BEGIN SUPPLIED RECORDS

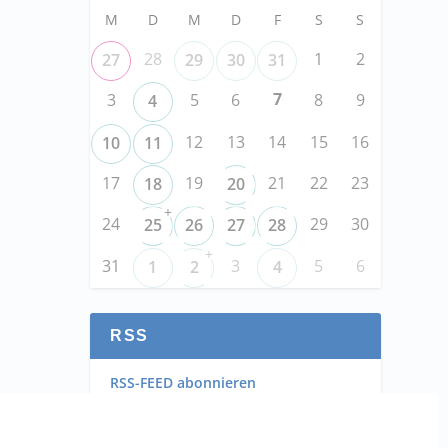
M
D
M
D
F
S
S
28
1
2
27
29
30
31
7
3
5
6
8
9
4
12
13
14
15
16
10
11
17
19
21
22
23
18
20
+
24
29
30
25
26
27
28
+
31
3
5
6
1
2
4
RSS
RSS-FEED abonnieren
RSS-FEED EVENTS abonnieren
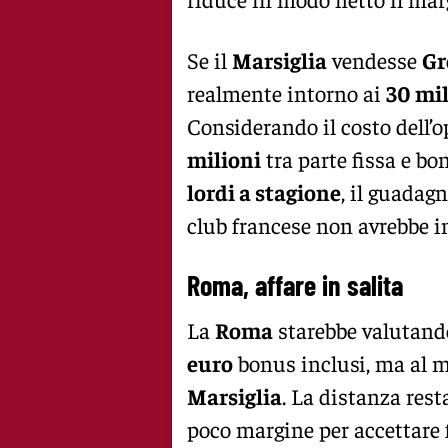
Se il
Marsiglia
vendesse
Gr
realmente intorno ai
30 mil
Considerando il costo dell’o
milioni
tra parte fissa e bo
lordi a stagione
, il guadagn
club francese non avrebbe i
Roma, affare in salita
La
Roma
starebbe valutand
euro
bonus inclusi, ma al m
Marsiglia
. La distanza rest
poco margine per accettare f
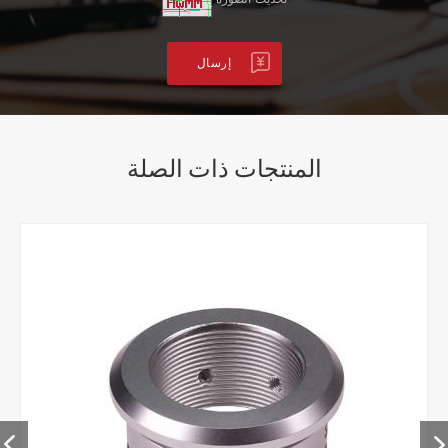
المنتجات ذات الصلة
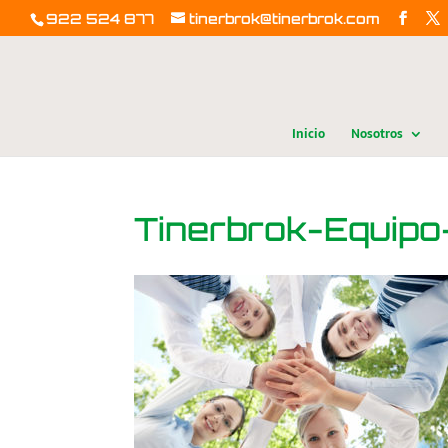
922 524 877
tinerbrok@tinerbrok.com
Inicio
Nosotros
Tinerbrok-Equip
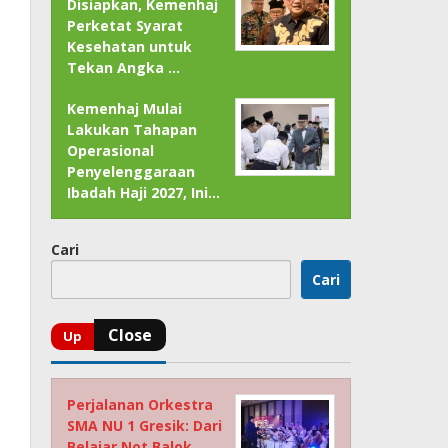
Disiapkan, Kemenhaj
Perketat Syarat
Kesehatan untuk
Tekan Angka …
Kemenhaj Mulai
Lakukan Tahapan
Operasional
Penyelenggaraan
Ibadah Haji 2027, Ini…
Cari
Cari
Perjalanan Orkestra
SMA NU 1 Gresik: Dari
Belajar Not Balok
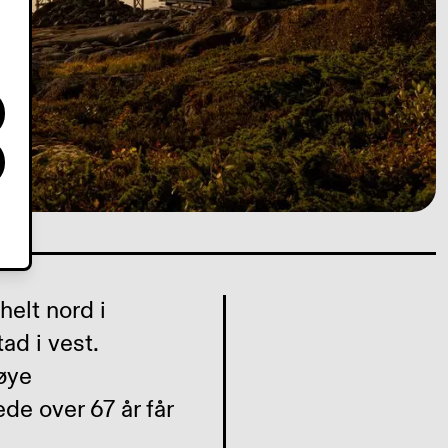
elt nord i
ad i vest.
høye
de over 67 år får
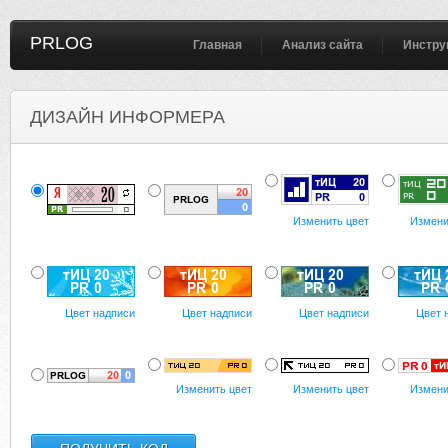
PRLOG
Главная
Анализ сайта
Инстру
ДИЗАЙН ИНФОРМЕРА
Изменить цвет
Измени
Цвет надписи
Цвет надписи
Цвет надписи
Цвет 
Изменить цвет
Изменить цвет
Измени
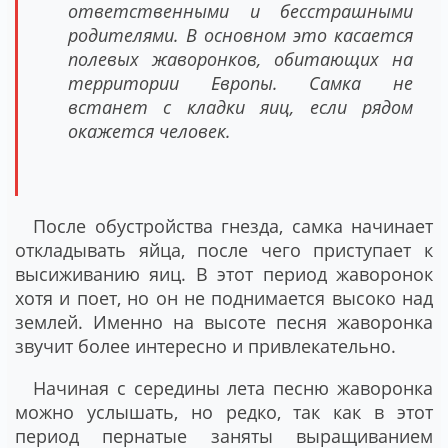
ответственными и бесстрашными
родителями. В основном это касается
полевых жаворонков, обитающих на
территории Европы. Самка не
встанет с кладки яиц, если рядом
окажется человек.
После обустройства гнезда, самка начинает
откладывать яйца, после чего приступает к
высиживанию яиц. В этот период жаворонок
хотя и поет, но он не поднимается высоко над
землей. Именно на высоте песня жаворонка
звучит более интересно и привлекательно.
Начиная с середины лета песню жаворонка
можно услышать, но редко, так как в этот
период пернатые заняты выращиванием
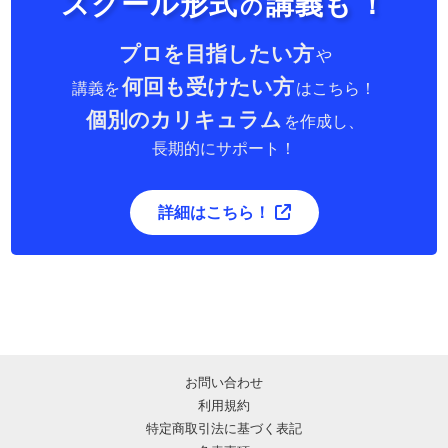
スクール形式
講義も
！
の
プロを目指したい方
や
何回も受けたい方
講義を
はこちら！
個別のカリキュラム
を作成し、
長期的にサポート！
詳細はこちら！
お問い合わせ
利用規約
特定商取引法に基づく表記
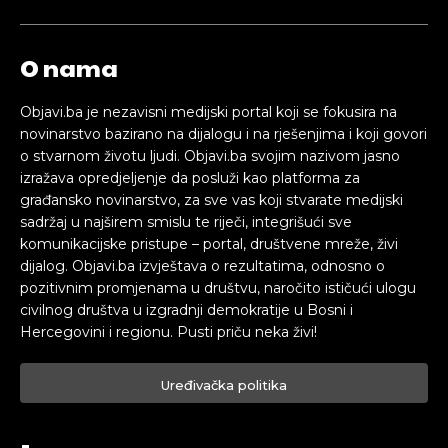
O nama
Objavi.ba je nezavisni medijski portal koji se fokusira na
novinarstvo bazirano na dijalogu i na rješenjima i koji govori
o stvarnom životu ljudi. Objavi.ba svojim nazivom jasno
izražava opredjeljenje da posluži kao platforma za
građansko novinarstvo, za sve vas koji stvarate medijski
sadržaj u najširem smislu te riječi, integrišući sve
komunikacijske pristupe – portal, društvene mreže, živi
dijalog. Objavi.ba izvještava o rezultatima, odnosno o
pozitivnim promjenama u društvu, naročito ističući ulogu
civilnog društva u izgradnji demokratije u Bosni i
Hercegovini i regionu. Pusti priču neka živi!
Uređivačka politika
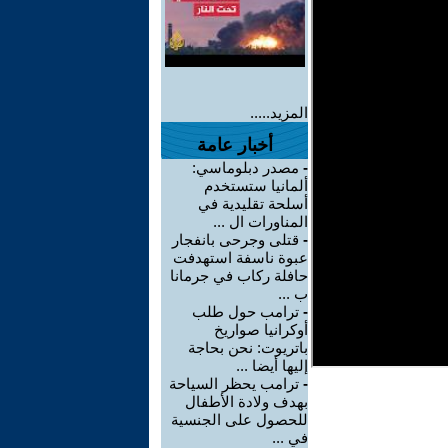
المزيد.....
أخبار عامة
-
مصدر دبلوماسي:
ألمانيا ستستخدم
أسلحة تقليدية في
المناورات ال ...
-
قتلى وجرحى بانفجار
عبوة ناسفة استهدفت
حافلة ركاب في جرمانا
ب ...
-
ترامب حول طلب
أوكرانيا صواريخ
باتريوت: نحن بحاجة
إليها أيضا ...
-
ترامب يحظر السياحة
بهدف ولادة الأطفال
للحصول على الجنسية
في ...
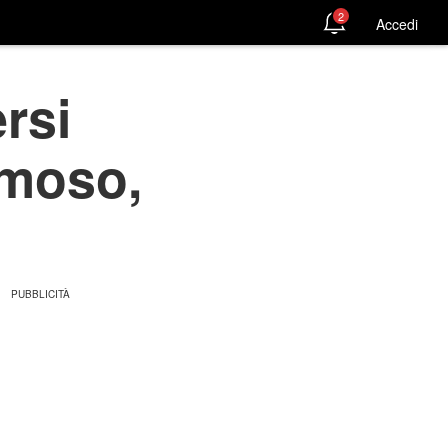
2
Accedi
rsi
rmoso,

END SUPPLIED RECORDS

Apart from the images, everything in the records must be repeated exactly.

→ EXERCISE ANSWER:
M
D
M
D
F
S
S
28
1
2
27
29
30
31
7
3
5
6
8
9
4
12
13
14
15
16
10
11
17
19
21
22
23
18
20
+
24
29
30
25
26
27
28
+
31
3
5
6
1
2
4
RSS
RSS-FEED abonnieren
RSS-FEED EVENTS abonnieren
Se il
Marsiglia
vendesse
Gr
realmente intorno ai
30 mil
Considerando il costo dell’o
milioni
tra parte fissa e bo
lordi a stagione
, il guadagn
club francese non avrebbe i
Roma, affare in salita
La
Roma
starebbe valutand
euro
bonus inclusi, ma al m
Marsiglia
. La distanza rest
poco margine per accettare f
المنتجات ذات الصلة
922 524 877
tinerbrok@tinerbrok.com
Inicio
Nosotros
Tinerbrok-Equip
Disiapkan, Kemenhaj
Perketat Syarat
Kesehatan untuk
Tekan Angka …
Kemenhaj Mulai
Lakukan Tahapan
Operasional
Penyelenggaraan
Ibadah Haji 2027, Ini…
Cari
Cari
Perjalanan Orkestra
SMA NU 1 Gresik: Dari
Belajar Not Balok
elt nord i
ad i vest.
høye
de over 67 år får
PRLOG
Главная
Анализ сайта
Инстру
ДИЗАЙН ИНФОРМЕРА
Изменить цвет
Измени
Цвет надписи
Цвет надписи
Цвет надписи
Цвет 
Изменить цвет
Изменить цвет
Измени
ответственными и бесстрашными
родителями. В основном это касается
полевых жаворонков, обитающих на
территории Европы. Самка не
встанет с кладки яиц, если рядом
окажется человек.
После обустройства гнезда, самка начинает
откладывать яйца, после чего приступает к
высиживанию яиц. В этот период жаворонок
хотя и поет, но он не поднимается высоко над
землей. Именно на высоте песня жаворонка
звучит более интересно и привлекательно.
Начиная с середины лета песню жаворонка
можно услышать, но редко, так как в этот
период пернатые заняты выращиванием
スクール形式
講義も
！
の
プロを目指したい方
や
何回も受けたい方
講義を
はこちら！
個別のカリキュラム
を作成し、
長期的にサポート！
詳細はこちら！
お問い合わせ
利用規約
特定商取引法に基づく表記
O nama
Objavi.ba je nezavisni medijski portal koji se fokusira na
novinarstvo bazirano na dijalogu i na rješenjima i koji govori
o stvarnom životu ljudi. Objavi.ba svojim nazivom jasno
izražava opredjeljenje da posluži kao platforma za
građansko novinarstvo, za sve vas koji stvarate medijski
sadržaj u najširem smislu te riječi, integrišući sve
komunikacijske pristupe – portal, društvene mreže, živi
dijalog. Objavi.ba izvještava o rezultatima, odnosno o
pozitivnim promjenama u društvu, naročito ističući ulogu
civilnog društva u izgradnji demokratije u Bosni i
Hercegovini i regionu. Pusti priču neka živi!
Uređivačka politika
المزيد.....
أخبار عامة
-
مصدر دبلوماسي:
ألمانيا ستستخدم
أسلحة تقليدية في
المناورات ال ...
-
قتلى وجرحى بانفجار
عبوة ناسفة استهدفت
حافلة ركاب في جرمانا
ب ...
-
ترامب حول طلب
أوكرانيا صواريخ
باتريوت: نحن بحاجة
إليها أيضا ...
-
ترامب يحظر السياحة
بهدف ولادة الأطفال
للحصول على الجنسية
في ...
2
Accedi
rsi
rmoso,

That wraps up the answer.